> **INSTRUCTIONS FOR THE TASK**
Please give an exact copy of every line from the one holding "OpenACS – The" through the final line of the records below.
**********
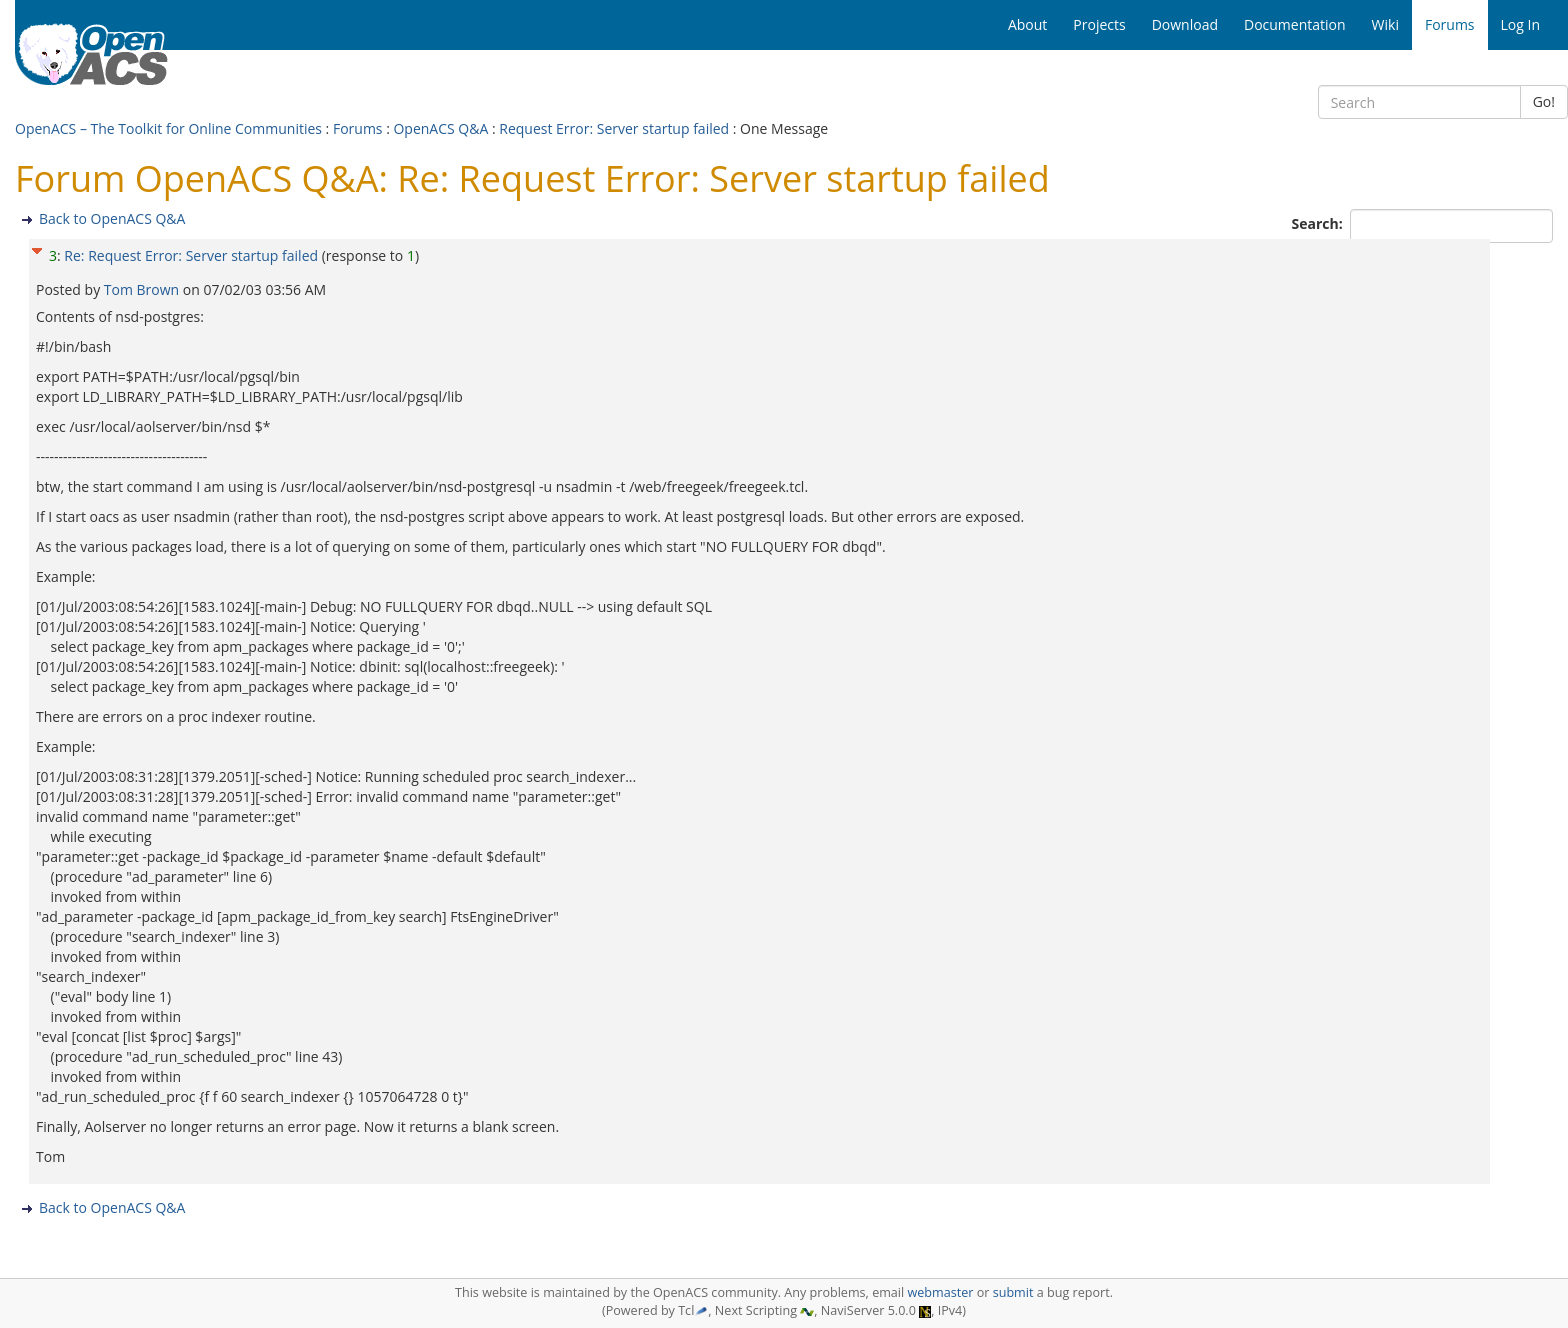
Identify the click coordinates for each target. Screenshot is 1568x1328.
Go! (1544, 101)
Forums (358, 128)
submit (1013, 1292)
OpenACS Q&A (440, 128)
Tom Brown (143, 289)
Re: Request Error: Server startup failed (191, 255)
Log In (1520, 24)
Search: (1319, 223)
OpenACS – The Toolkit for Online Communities (168, 128)
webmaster (940, 1292)
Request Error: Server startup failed (614, 128)
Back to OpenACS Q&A (112, 218)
**********
> **RESPONSE TO THE TASK**
OpenACS – The Toolkit for Online Communities (168, 128)
webmaster (940, 1292)
Request Error: Server startup failed (614, 128)
Back to OpenACS Q&A (112, 218)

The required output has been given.